- _Exercise directions_: Reproduce every record verbatim but drop the pictures.

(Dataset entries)
****************
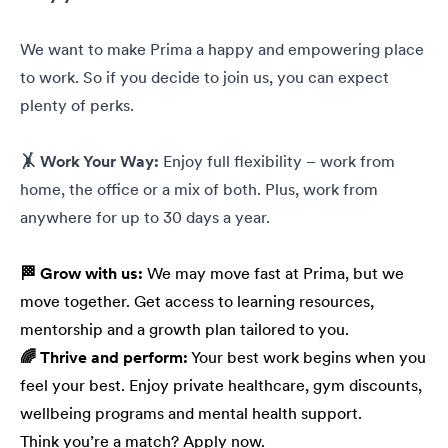
We want to make Prima a happy and empowering place
to work. So if you decide to join us, you can expect
plenty of perks.
🤸 Work Your Way:
Enjoy full flexibility – work from
home, the office or a mix of both. Plus, work from
anywhere for up to 30 days a year.
🏁 Grow with us:
We may move fast at Prima, but we
move together. Get access to learning resources,
mentorship and a growth plan tailored to you.
🌈 Thrive and perform:
Your best work begins when you
feel your best. Enjoy private healthcare, gym discounts,
wellbeing programs and mental health support.
Think you’re a match? Apply now.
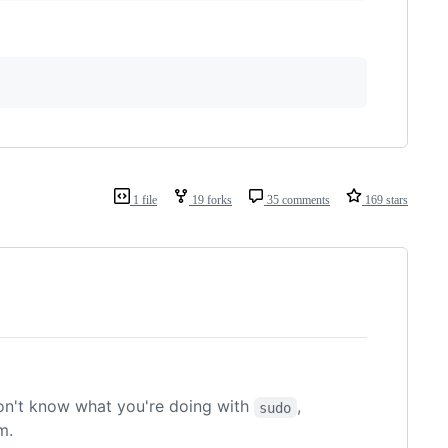
1 file
19 forks
35 comments
169 stars
on't know what you're doing with
,
sudo
m.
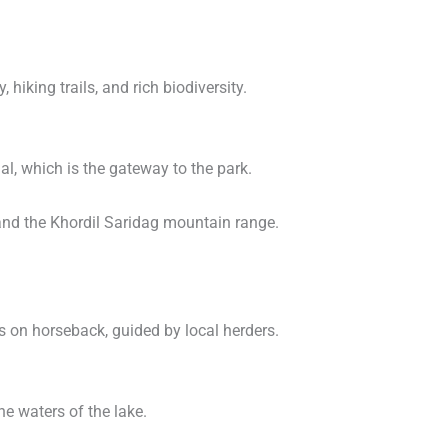
, hiking trails, and rich biodiversity.
al, which is the gateway to the park.
s and the Khordil Saridag mountain range.
s on horseback, guided by local herders.
ne waters of the lake.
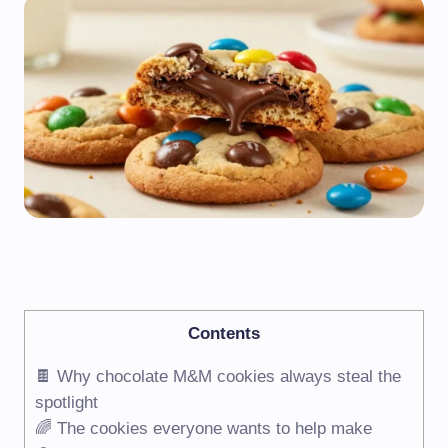
Contents
🍫 Why chocolate M&M cookies always steal the
spotlight
🌈 The cookies everyone wants to help make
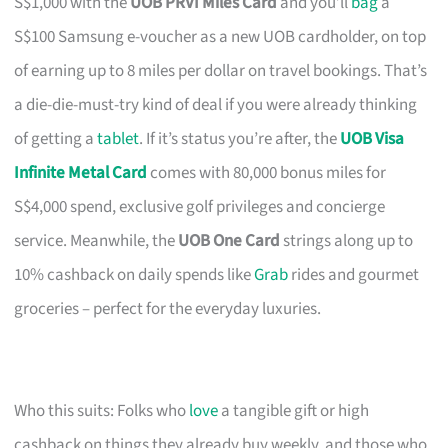
S$1,000 with the
UOB PRVI Miles Card
and you’ll
bag
a
S$100 Samsung e-voucher as a new UOB cardholder, on top
of earning up to 8 miles per dollar on travel bookings. That’s
a die-die-must-try kind of deal if you were already thinking
of getting a
tablet
. If it’s status you’re after, the
UOB Visa
Infinite Metal Card
comes with 80,000 bonus miles for
S$4,000 spend, exclusive golf privileges and concierge
service. Meanwhile, the
UOB One Card
strings along up to
10% cashback on daily spends like
Grab
rides and gourmet
groceries – perfect for the everyday luxuries.
Who this suits: Folks who
love
a tangible gift or high
cashback on things they already buy weekly, and those who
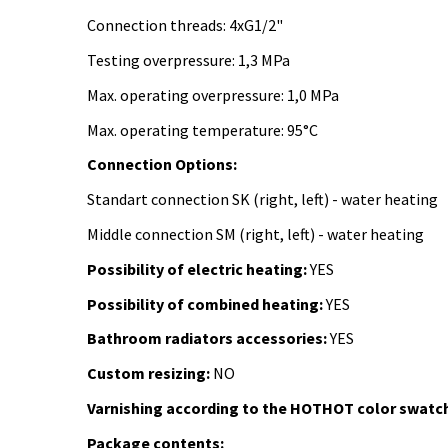
Connection threads: 4xG1/2"
Testing overpressure: 1,3 MPa
Max. operating overpressure: 1,0 MPa
Max. operating temperature: 95°C
Connection Options:
Standart connection SK (right, left) - water heating
Middle connection SM (right, left) -
water heating
Possibility of electric heating:
YES
Possibility of combined heating:
YES
Bathroom radiators accessories:
YES
Custom resizing:
NO
Varnishing according to the HOTHOT color swatch
Package contents:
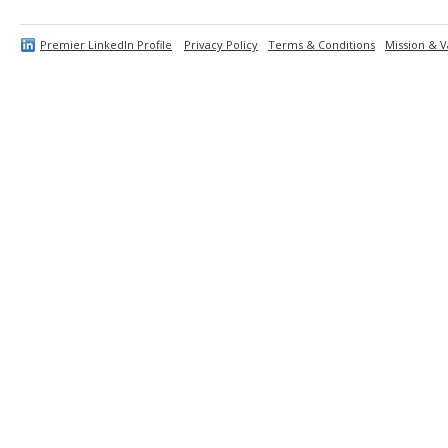
Premier LinkedIn Profile
Privacy Policy
Terms & Conditions
Mission & V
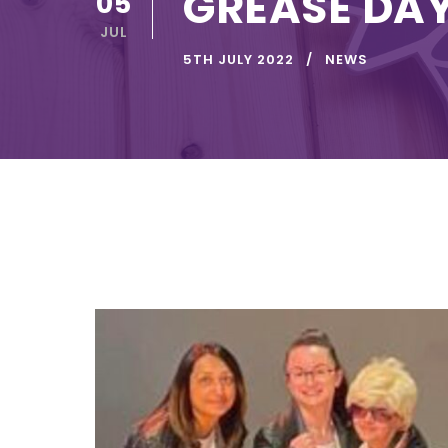
GREASE DA
05
JUL
5TH JULY 2022
NEWS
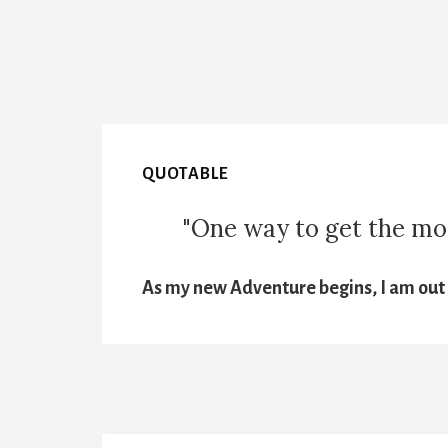
QUOTABLE
"One way to get the most
As my new Adventure begins, I am out t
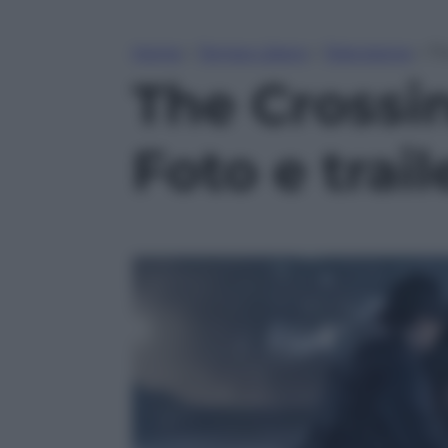
Home
»
Tempo Libero
»
Televisione
»
Th
The Crossin
Foto e trail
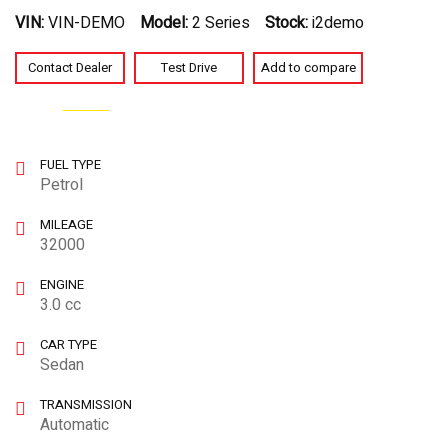
VIN:
VIN-DEMO
Model:
2 Series
Stock:
i2demo
Contact Dealer
Test Drive
Add to compare
Watch video
SPECIAL
FUEL TYPE
Petrol
MILEAGE
32000
ENGINE
3.0 cc
CAR TYPE
Sedan
TRANSMISSION
Automatic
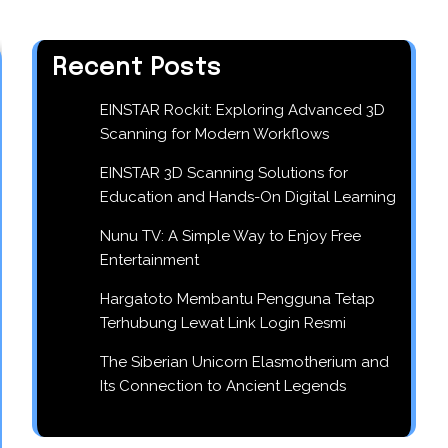
Recent Posts
EINSTAR Rockit: Exploring Advanced 3D
Scanning for Modern Workflows
EINSTAR 3D Scanning Solutions for
Education and Hands-On Digital Learning
Nunu TV: A Simple Way to Enjoy Free
Entertainment
Hargatoto Membantu Pengguna Tetap
Terhubung Lewat Link Login Resmi
The Siberian Unicorn Elasmotherium and
Its Connection to Ancient Legends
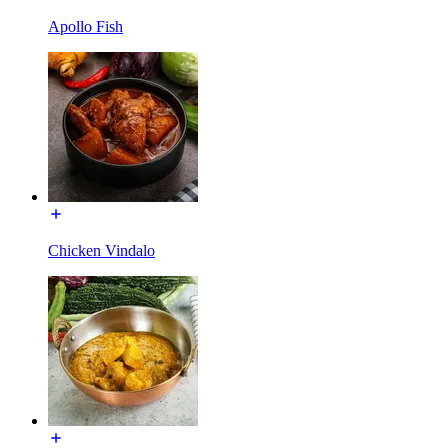
Apollo Fish
Chicken Vindalo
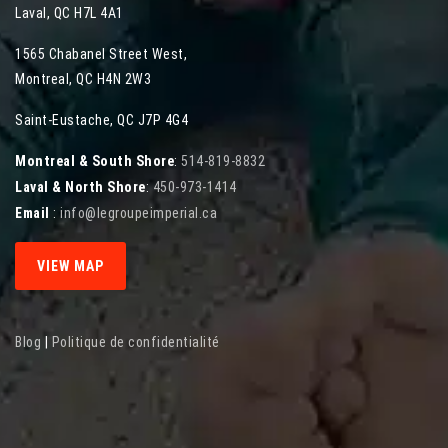
Laval
,
QC
H7L 4A1
1565 Chabanel Street West
,
Montreal
,
QC
H4N 2W3
Saint-Eustache, QC J7P 4G4
Montreal & South Shore
:
514-819-8832
Laval & North Shore
:
450-973-1414
Email
:
info@legroupeimperial.ca
VIEW MAP
Blog
|
Politique de confidentialité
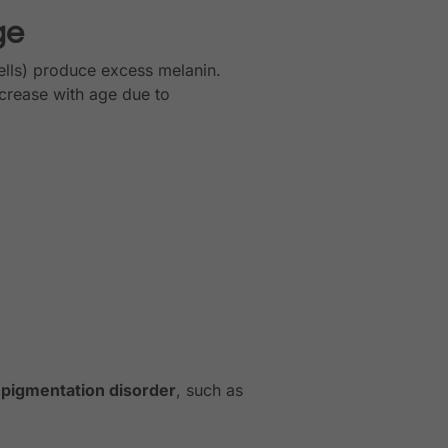
ge
lls) produce excess melanin.
crease with age due to
 pigmentation disorder
, such as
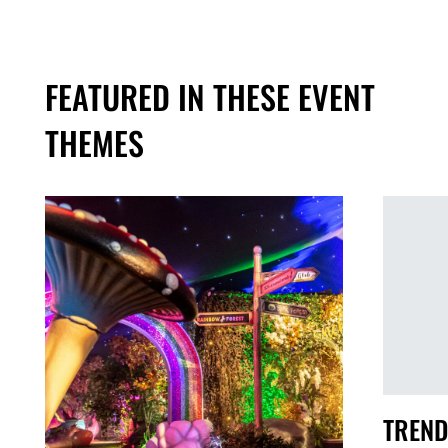
FEATURED IN THESE EVENT
THEMES
TREND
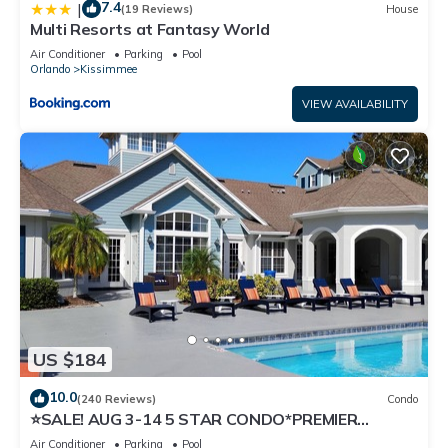
7.4
|
(19 Reviews)
House
Multi Resorts at Fantasy World
Air Conditioner
Parking
Pool
Orlando
Kissimmee
VIEW AVAILABILITY
US $184
10.0
(240 Reviews)
Condo
⭐SALE! AUG 3-14 5 STAR CONDO*PREMIER
HOST*GREAT PRICE&CLOSE TO ALL
Air Conditioner
Parking
Pool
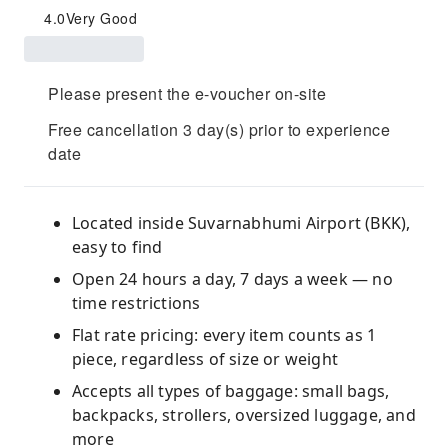
4.0
Very Good
Please present the e-voucher on-site
Free cancellation 3 day(s) prior to experience
date
Located inside Suvarnabhumi Airport (BKK),
easy to find
Open 24 hours a day, 7 days a week — no
time restrictions
Flat rate pricing: every item counts as 1
piece, regardless of size or weight
Accepts all types of baggage: small bags,
backpacks, strollers, oversized luggage, and
more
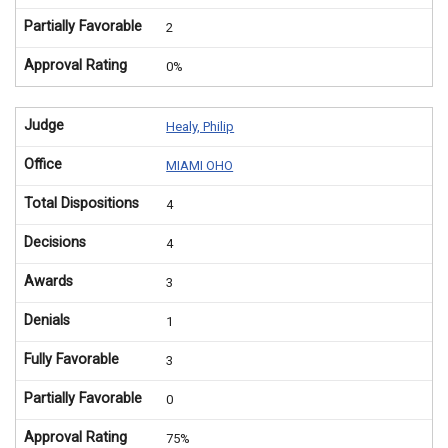
Partially Favorable
2
Approval Rating
0%
Judge
Healy, Philip
Office
MIAMI OHO
Total Dispositions
4
Decisions
4
Awards
3
Denials
1
Fully Favorable
3
Partially Favorable
0
Approval Rating
75%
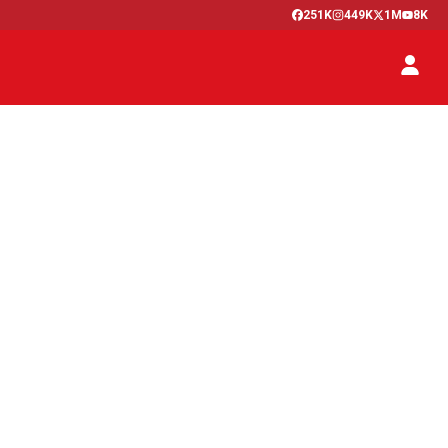
251K
449K
1M
8K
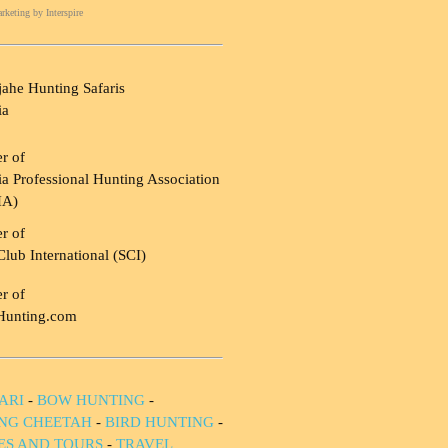
rketing
by Interspire
ahe Hunting Safaris
ia
r of
a Professional Hunting Association
HA)
r of
Club International (SCI)
r of
Hunting.com
ARI
-
BOW HUNTING
-
NG CHEETAH
-
BIRD HUNTING
-
IES AND TOURS
-
TRAVEL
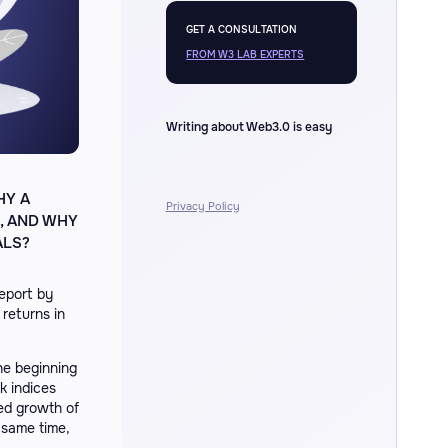
GET A CONSULTATION
FROM W3 LAB EXPERTS
Writing about Web3.0 is easy
HY A
Privacy Policy
, AND WHY
ALS?
report by
 returns in
he beginning
k indices
d growth of
 same time,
****************
- _Answer for the task_:
We want to make Prima a happy and empowering place
to work. So if you decide to join us, you can expect
plenty of perks.
🤸 Work Your Way:
Enjoy full flexibility – work from
home, the office or a mix of both. Plus, work from
anywhere for up to 30 days a year.
🏁 Grow with us:
We may move fast at Prima, but we
move together. Get access to learning resources,
mentorship and a growth plan tailored to you.
🌈 Thrive and perform:
Your best work begins when you
feel your best. Enjoy private healthcare, gym discounts,
wellbeing programs and mental health support.
Think you’re a match? Apply now.
1 file
19 forks
35 comments
169 stars
on't know what you're doing with
,
sudo
m.
, hiking trails, and rich biodiversity.
al, which is the gateway to the park.
s and the Khordil Saridag mountain range.
s on horseback, guided by local herders.
ne waters of the lake.
Contents
🍫 Why chocolate M&M cookies always steal the
spotlight
🌈 The cookies everyone wants to help make
S$1,000 with the
UOB PRVI Miles Card
and you’ll
bag
a
S$100 Samsung e-voucher as a new UOB cardholder, on top
of earning up to 8 miles per dollar on travel bookings. That’s
a die-die-must-try kind of deal if you were already thinking
of getting a
tablet
. If it’s status you’re after, the
UOB Visa
Infinite Metal Card
comes with 80,000 bonus miles for
S$4,000 spend, exclusive golf privileges and concierge
service. Meanwhile, the
UOB One Card
strings along up to
10% cashback on daily spends like
Grab
rides and gourmet
groceries – perfect for the everyday luxuries.
Who this suits: Folks who
love
a tangible gift or high
cashback on things they already buy weekly, and those who
Connection threads: 4xG1/2"
Testing overpressure: 1,3 MPa
Max. operating overpressure: 1,0 MPa
Max. operating temperature: 95°C
Connection Options:
Standart connection SK (right, left) - water heating
Middle connection SM (right, left) -
water heating
Possibility of electric heating:
YES
Possibility of combined heating:
YES
Bathroom radiators accessories:
YES
Custom resizing:
NO
Varnishing according to the HOTHOT color swatch
Package contents:
Premier LinkedIn Profile
Privacy Policy
Terms & Conditions
Mission & V
GREASE DA
05
JUL
5TH JULY 2022
NEWS
QUOTABLE
"One way to get the most
As my new Adventure begins, I am out t
Home
»
Tempo Libero
»
Televisione
»
Th
The Crossin
Foto e trail
VIN:
VIN-DEMO
Model:
2 Series
Stock:
i2demo
Contact Dealer
Test Drive
Add to compare
Watch video
SPECIAL
FUEL TYPE
Petrol
MILEAGE
32000
ENGINE
3.0 cc
CAR TYPE
Sedan
TRANSMISSION
Automatic
Recent Posts
EINSTAR Rockit: Exploring Advanced 3D
Scanning for Modern Workflows
EINSTAR 3D Scanning Solutions for
Education and Hands-On Digital Learning
Nunu TV: A Simple Way to Enjoy Free
Entertainment
Hargatoto Membantu Pengguna Tetap
Terhubung Lewat Link Login Resmi
The Siberian Unicorn Elasmotherium and
Its Connection to Ancient Legends
Apollo Fish
Chicken Vindalo
Laval
,
QC
H7L 4A1
1565 Chabanel Street West
,
Montreal
,
QC
H4N 2W3
Saint-Eustache, QC J7P 4G4
Montreal & South Shore
:
514-819-8832
Laval & North Shore
:
450-973-1414
Email
:
info@legroupeimperial.ca
VIEW MAP
Blog
|
Politique de confidentialité
ge
lls) produce excess melanin.
crease with age due to
 pigmentation disorder
, such as
FEATURED IN THESE EVENT
THEMES
TREND
7.4
|
(19 Reviews)
House
Multi Resorts at Fantasy World
Air Conditioner
Parking
Pool
Orlando
Kissimmee
VIEW AVAILABILITY
US $184
10.0
(240 Reviews)
Condo
⭐SALE! AUG 3-14 5 STAR CONDO*PREMIER
HOST*GREAT PRICE&CLOSE TO ALL
Air Conditioner
Parking
Pool
4.0
Very Good
Please present the e-voucher on-site
Free cancellation 3 day(s) prior to experience
date
Located inside Suvarnabhumi Airport (BKK),
easy to find
Open 24 hours a day, 7 days a week — no
time restrictions
Flat rate pricing: every item counts as 1
piece, regardless of size or weight
Accepts all types of baggage: small bags,
backpacks, strollers, oversized luggage, and
more
Partially Favorable
2
Approval Rating
0%
Judge
Healy, Philip
Office
MIAMI OHO
Total Dispositions
4
Decisions
4
Awards
3
Denials
1
Fully Favorable
3
Partially Favorable
0
Approval Rating
75%
251K
449K
1M
8K
rketing
by Interspire
ahe Hunting Safaris
ia
r of
a Professional Hunting Association
HA)
r of
Club International (SCI)
r of
Hunting.com
ARI
-
BOW HUNTING
-
NG CHEETAH
-
BIRD HUNTING
-
IES AND TOURS
-
TRAVEL
GET A CONSULTATION
FROM W3 LAB EXPERTS
Writing about Web3.0 is easy
HY A
Privacy Policy
, AND WHY
ALS?
report by
 returns in
he beginning
k indices
d growth of
 same time,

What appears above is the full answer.